Nessa, Harriet and Jo are brought together to investigate the death of a young girl, which turns out to be the death of multiple young girls going back years. They are the only ones not willing to believe the narrative set out by the police, that this girl who no one knows, no one has a name for, must have been a drug user and overdosed, never questioning how she ended up in a bin bag placed on the side of the road. But alongside this is the mystery of what is happening to our three characters. Miller changes the narrative around menopause, she ignores the taboo about talking about women’s bodily functions and brings all the changes, good and bad to light. Shes uses the fantasy element to make these changes bigger and better, something to embrace, rather than shy away from. She shows that a woman’s life doesn’t end with their menopause, rather they metomophasize into something new and better.

It’s hard not to get angry reading this story, seeing the slights and general uncaring nature of the police when a young woman gets murdered, especially if she comes from the wrong side of town. But what really makes you angry is knowing this kind of shit happens all the time.
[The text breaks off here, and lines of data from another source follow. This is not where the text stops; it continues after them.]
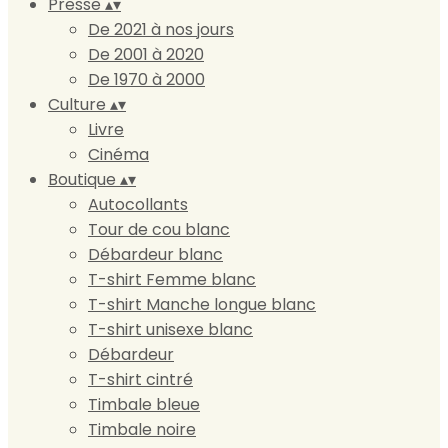
Presse
▴
▾
De 2021 à nos jours
De 2001 à 2020
De 1970 à 2000
Culture
▴
▾
Livre
Cinéma
Boutique
▴
▾
Autocollants
Tour de cou blanc
Débardeur blanc
T-shirt Femme blanc
T-shirt Manche longue blanc
T-shirt unisexe blanc
Débardeur
T-shirt cintré
Timbale bleue
Timbale noire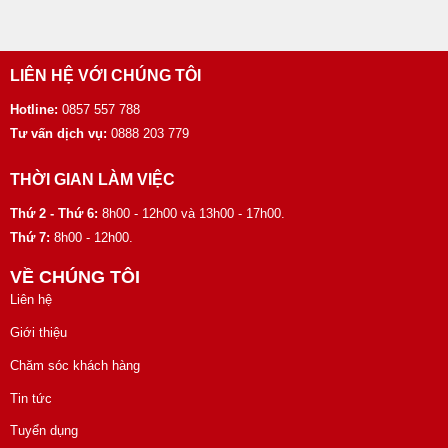
LIÊN HỆ VỚI CHÚNG TÔI
Hotline:
0857 557 788
Tư vấn dịch vụ:
0888 203 779
THỜI GIAN LÀM VIỆC
Thứ 2 - Thứ 6:
8h00 - 12h00 và 13h00 - 17h00.
Thứ 7:
8h00 - 12h00.
VỀ CHÚNG TÔI
Liên hệ
Giới thiệu
Chăm sóc khách hàng
Tin tức
Tuyển dụng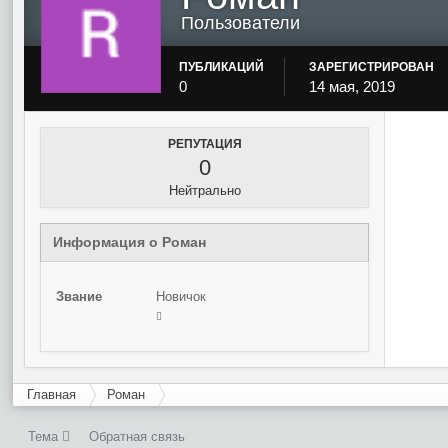
Пользователи
ПУБЛИКАЦИЙ
ЗАРЕГИСТРИРОВАН
0
14 мая, 2019
РЕПУТАЦИЯ
0
Нейтрально
Информация о Роман
Звание
Новичок
Главная
Роман
Тема
Обратная связь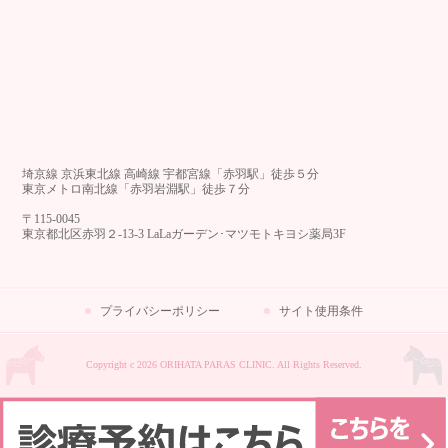
埼京線 京浜東北線 高崎線 宇都宮線「赤羽駅」徒歩５分
東京メトロ南北線「赤羽岩淵駅」徒歩７分
〒115-0045
東京都北区赤羽２-13-3 LaLaガーデン･マツモトキヨシ薬局3F
プライバシーポリシー
サイト使用条件
Copyright c 2026 ORIHATA PARAS CLINIC. All Rights Reserved.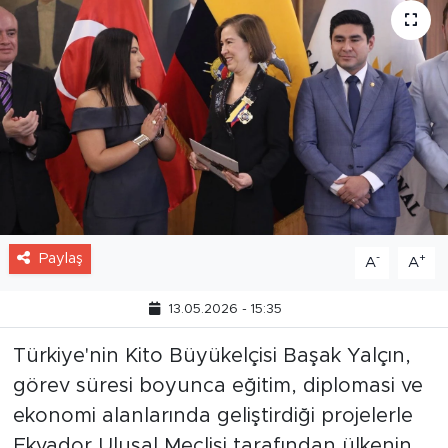
Paylaş
-
+
A
A
13.05.2026 - 15:35
Türkiye'nin Kito Büyükelçisi Başak Yalçın,
görev süresi boyunca eğitim, diplomasi ve
ekonomi alanlarında geliştirdiği projelerle
Ekvador Ulusal Meclisi tarafından ülkenin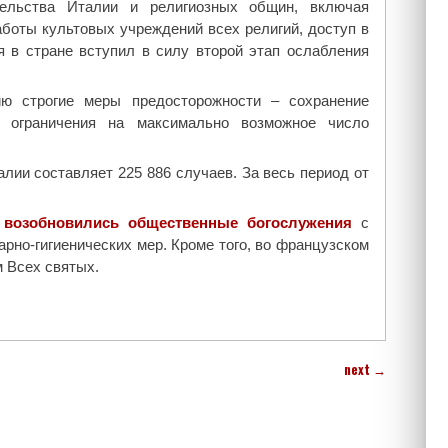
тельства Италии и религиозных общин, включая
аботы культовых учреждений всех религий, доступ в
я в стране вступил в силу второй этап ослабления
ю строгие меры предосторожности – сохранение
и ограничения на максимально возможное число
ии составляет 225 886 случаев. За весь период от
е
возобновились общественные богослужения
с
но-гигиенических мер. Кроме того, во французском
 Всех святых.
next
→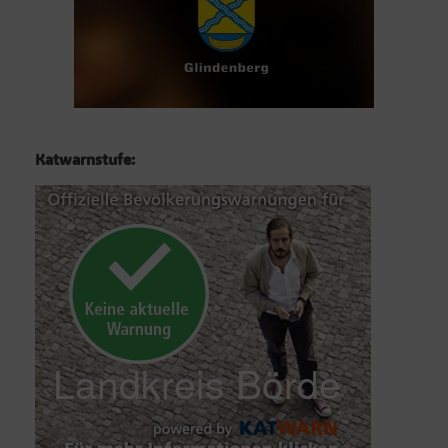
Katwarnstufe: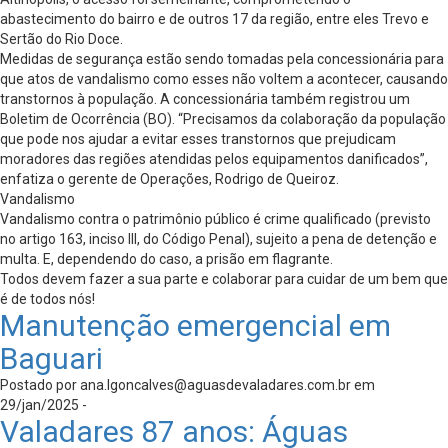
abastecimento do bairro e de outros 17 da região, entre eles Trevo e
Sertão do Rio Doce.
Medidas de segurança estão sendo tomadas pela concessionária para
que atos de vandalismo como esses não voltem a acontecer, causando
transtornos à população. A concessionária também registrou um
Boletim de Ocorrência (BO). “Precisamos da colaboração da população
que pode nos ajudar a evitar esses transtornos que prejudicam
moradores das regiões atendidas pelos equipamentos danificados”,
enfatiza o gerente de Operações, Rodrigo de Queiroz.
Vandalismo
Vandalismo contra o patrimônio público é crime qualificado (previsto
no artigo 163, inciso III, do Código Penal), sujeito a pena de detenção e
multa. E, dependendo do caso, a prisão em flagrante.
Todos devem fazer a sua parte e colaborar para cuidar de um bem que
é de todos nós!
Manutenção emergencial em
Baguari
Postado por
ana.lgoncalves@aguasdevaladares.com.br
em
29/jan/2025 -
Valadares 87 anos: Águas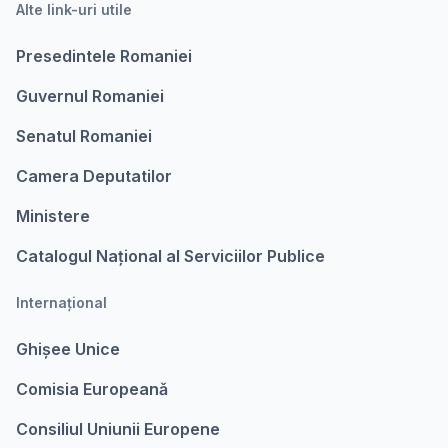
Alte link-uri utile
Presedintele Romaniei
Guvernul Romaniei
Senatul Romaniei
Camera Deputatilor
Ministere
Catalogul Național al Serviciilor Publice
Internațional
Ghișee Unice
Comisia Europeanǎ
Consiliul Uniunii Europene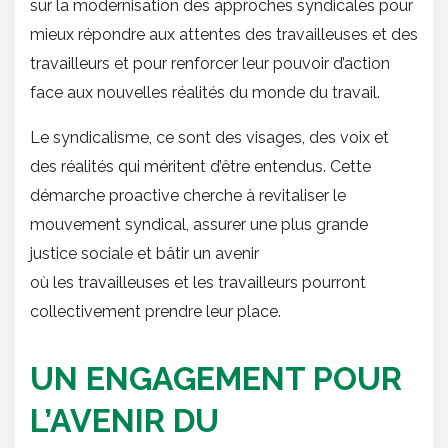
sur la modernisation des approches syndicales pour
mieux répondre aux attentes des travailleuses et des
travailleurs et pour renforcer leur pouvoir d’action
face aux nouvelles réalités du monde du travail.
Le syndicalisme, ce sont des visages, des voix et
des réalités qui méritent d’être entendus. Cette
démarche proactive cherche à revitaliser le
mouvement syndical, assurer une plus grande
justice sociale et bâtir un avenir
où les travailleuses et les travailleurs pourront
collectivement prendre leur place.
UN ENGAGEMENT POUR
L’AVENIR DU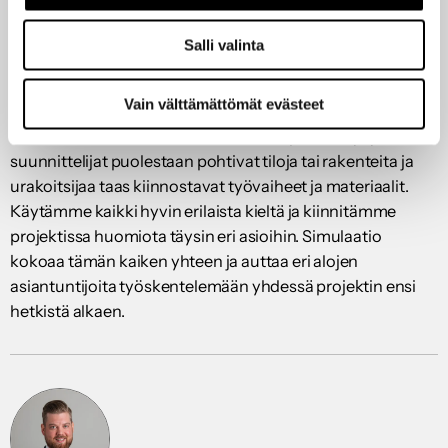
yhteisenä kielenä kaikille rakennusprojektissa mukana
oleville.
Salli valinta
Projektiin osallistujat ovat kaikki oman alansa
Vain välttämättömät evästeet
asiantuntijoita. Kiinteistöpuolen asiantuntijana omassa
viestinnässäni korostuu rakennuksen palvelukyky,
suunnittelijat puolestaan pohtivat tiloja tai rakenteita ja
urakoitsijaa taas kiinnostavat työvaiheet ja materiaalit.
Käytämme kaikki hyvin erilaista kieltä ja kiinnitämme
projektissa huomiota täysin eri asioihin. Simulaatio
kokoaa tämän kaiken yhteen ja auttaa eri alojen
asiantuntijoita työskentelemään yhdessä projektin ensi
hetkistä alkaen.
We live in a world run by men, who see women as lesser, as assets to be used rather than someone on equal footing, playthings to use and dispose of as they wish. But the thing she really brings to light in this book is that not all women are allies, most of us are, but there are others out there who are more than willing to throw others under the bus if it furthers their goals, and these women are almost worse than the men. It’s blunt in parts, and almost over the top in others, but she uses these to show that women aren’t going to go down without a fight, and I loved every single bit of it.

I’ve been eager to get my hands on this book since it was announced and it’s fair to say it hit the spot for me. This is the latest in angry feminist fiction I’ve been reading lately and I am loving reading characters and stories that validate my feelings, that make me understand there are other people out there who feel the injustice of the world just as much as I do. You should read this book if you like your fantasy on the subtler side, characters who aren’t defined by society and who absolutely kick ass when needed, and a heartbreaking mystery to get your teeth stuck in to. An easy 4/5 stars, and I can’t wait to see what Miller has in store for us next.